NEWS
tidybrreg 0.3.8
Bug fixes
brreg_sync() now populates paategninger state. The enheter bulk
download (CSV) only carries påtegninger as a boolean presence flag, not
the annotation content, so extract_paategninger() previously always
produced empty state and brreg_annotations() returned nothing after a
sync. The bootstrap now reads the flag (column annotations) and fetches
the actual annotation content per flagged entity from the enheter
endpoint. New internal helper fetch_entity_paategninger().
tidybrreg 0.3.7
New features
- New bundled dataset [annotation_infotypes]: maps brreg påtegning
infotype codes to English descriptions. Sourced from the brreg API
reference (NAVN, FADR) and codes observed in live data (role codes
used for missing-role annotations); unknown codes pass through.
brreg_annotations() gains a translate argument. With
translate = TRUE an infotype_desc column with English descriptions
(from annotation_infotypes) is added after infotype. Default
FALSE, so existing behaviour is unchanged.
Documentation
field_dict documentation now lists numeric among the coercion
types (added in 0.3.6 for capital_shares).
tidybrreg 0.3.6
Bug fixes
field_dict: capital_shares (kapital.antallAksjer) is now typed
numeric instead of integer. The share count exceeds the 32-bit
integer range for large-cap entities (e.g. Equinor ASA, 2,556,807,512
shares), so coerce_types() silently produced NA with an
"NAs introduced by coercion to integer range" warning. It now retains
the value, consistent with the other kapital.* fields.
- Bundled
role_types and role_groups: Norwegian role names
(Observatør, Regnskapsfører, Forretningsfører, FFØR,
Helse, miljø og sikkerhet) are now stored as UTF-8 escapes in
data-raw/build_dictionaries.R and saved with UTF-8 encoding marking.
String values are byte-identical to before; this only clears the
R CMD check "non-ASCII strings" data warning.
Internal
read_changelog(): the arrow branch now references the partition
column as .data$sync_date and imports the rlang::.env pronoun,
removing the "no visible binding for global variable" check note.
Runtime behaviour is unchanged.
- Tests:
field_dict invariants aligned with the v0.3.5 dictionary —
api_path is the unique key (multiple API-spelling variants map to a
single col_name), and numeric is an accepted type.
tidybrreg 0.3.4
Roller CDC: field-level change detection
bootstrap_state() now initializes the CDC cursor to the current
tip (max event ID) at bootstrap time via get_cdc_tip(). Previously
the cursor remained at 0 after bootstrap, causing the first CDC poll
to replay the entire event history (~4.4M roller events, ~24M enheter
events). This caused OOM and timeout failures on Cloud Run.

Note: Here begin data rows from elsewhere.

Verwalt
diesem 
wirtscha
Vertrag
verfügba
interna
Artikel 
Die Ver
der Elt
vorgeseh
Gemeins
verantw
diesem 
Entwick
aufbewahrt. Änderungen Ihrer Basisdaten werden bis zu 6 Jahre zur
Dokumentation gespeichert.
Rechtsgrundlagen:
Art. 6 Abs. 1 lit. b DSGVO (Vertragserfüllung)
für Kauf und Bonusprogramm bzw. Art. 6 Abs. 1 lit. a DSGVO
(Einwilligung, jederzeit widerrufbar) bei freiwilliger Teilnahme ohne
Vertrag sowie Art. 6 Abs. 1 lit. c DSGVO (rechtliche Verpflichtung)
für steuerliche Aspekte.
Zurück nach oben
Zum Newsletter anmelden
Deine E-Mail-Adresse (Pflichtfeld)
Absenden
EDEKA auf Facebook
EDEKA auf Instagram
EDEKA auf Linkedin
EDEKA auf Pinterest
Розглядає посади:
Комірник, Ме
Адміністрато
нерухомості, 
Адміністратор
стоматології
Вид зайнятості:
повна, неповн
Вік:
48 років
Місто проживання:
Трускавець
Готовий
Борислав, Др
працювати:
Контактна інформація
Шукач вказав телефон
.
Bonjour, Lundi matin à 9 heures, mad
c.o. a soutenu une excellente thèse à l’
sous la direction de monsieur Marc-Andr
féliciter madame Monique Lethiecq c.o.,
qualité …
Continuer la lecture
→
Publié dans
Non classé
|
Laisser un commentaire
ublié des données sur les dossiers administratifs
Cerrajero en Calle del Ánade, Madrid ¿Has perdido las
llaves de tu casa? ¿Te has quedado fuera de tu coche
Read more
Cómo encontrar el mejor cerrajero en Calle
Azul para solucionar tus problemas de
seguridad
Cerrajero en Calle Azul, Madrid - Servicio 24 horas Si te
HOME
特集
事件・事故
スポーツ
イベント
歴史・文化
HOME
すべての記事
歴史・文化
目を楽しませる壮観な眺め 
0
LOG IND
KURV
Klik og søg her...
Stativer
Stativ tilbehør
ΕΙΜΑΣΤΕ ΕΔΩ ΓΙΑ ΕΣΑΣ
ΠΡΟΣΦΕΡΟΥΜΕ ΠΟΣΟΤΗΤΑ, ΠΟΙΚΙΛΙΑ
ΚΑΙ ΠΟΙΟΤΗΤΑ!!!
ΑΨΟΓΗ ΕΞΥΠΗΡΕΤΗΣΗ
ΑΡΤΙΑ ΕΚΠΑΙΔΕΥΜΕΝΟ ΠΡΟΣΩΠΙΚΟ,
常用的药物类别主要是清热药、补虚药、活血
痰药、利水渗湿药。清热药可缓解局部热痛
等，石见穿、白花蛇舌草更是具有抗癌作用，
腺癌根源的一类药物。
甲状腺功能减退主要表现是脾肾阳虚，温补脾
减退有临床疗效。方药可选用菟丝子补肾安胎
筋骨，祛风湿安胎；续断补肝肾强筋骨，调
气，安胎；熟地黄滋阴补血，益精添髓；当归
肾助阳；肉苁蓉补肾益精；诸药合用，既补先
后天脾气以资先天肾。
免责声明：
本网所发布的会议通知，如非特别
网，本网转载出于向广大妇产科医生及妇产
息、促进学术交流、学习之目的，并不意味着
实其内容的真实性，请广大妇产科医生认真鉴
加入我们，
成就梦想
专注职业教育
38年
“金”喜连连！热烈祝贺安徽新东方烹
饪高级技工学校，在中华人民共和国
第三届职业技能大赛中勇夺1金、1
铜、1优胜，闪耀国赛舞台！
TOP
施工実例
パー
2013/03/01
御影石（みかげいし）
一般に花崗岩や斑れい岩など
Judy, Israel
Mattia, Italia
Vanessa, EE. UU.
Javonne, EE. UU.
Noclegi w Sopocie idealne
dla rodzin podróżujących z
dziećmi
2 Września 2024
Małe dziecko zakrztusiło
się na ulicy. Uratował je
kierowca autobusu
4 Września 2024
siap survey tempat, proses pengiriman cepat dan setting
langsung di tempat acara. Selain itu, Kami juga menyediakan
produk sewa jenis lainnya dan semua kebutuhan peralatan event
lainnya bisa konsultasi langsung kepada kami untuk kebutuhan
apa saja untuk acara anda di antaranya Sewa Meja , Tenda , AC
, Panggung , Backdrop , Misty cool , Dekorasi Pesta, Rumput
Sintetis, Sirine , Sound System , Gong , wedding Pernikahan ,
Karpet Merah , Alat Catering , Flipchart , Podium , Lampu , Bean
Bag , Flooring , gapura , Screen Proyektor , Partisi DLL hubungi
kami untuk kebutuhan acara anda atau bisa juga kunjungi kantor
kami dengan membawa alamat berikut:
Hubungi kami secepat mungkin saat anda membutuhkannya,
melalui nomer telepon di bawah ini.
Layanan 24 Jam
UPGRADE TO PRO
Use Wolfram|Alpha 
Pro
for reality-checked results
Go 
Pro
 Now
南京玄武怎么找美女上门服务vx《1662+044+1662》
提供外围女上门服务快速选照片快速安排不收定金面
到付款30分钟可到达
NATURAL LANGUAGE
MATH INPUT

bootstrap_state(roller_method = "cdc") skips the roller
totalbestand download entirely. Writes an empty state table and
builds state incrementally via per-org brreg_roles() calls.
Reduces bootstrap from 32 GiB RAM / 30+ minutes to <10 seconds
and negligible memory.
paginate_cdc() gains a max_pages parameter and a safety guard:
if cursor_id == 0 (no prior sync), pagination caps at 5 pages and
emits a cli::cli_warn(). Belt-and-suspenders — should never trigger
after a correct bootstrap.
diff_roller_state() (new, exported) — computes field-level diffs
between two flattened roller state tibbles. Returns a long-format
changelog with change_type (entry/exit/change), field,
value_from, value_to. Roles are keyed by a composite of
(org_nr, role_group_code, role_code, holder_id) where holder_id
is derived from person_id (person-held) or
entity:{org_nr} (entity-held).
brreg_sync(roller_method = "bulk") — new default strategy for
roller CDC. Downloads the full totalbestand (~131 MB), diffs against
stored state, and writes a field-level changelog. Replaces the
per-org API pattern for full-register syncs.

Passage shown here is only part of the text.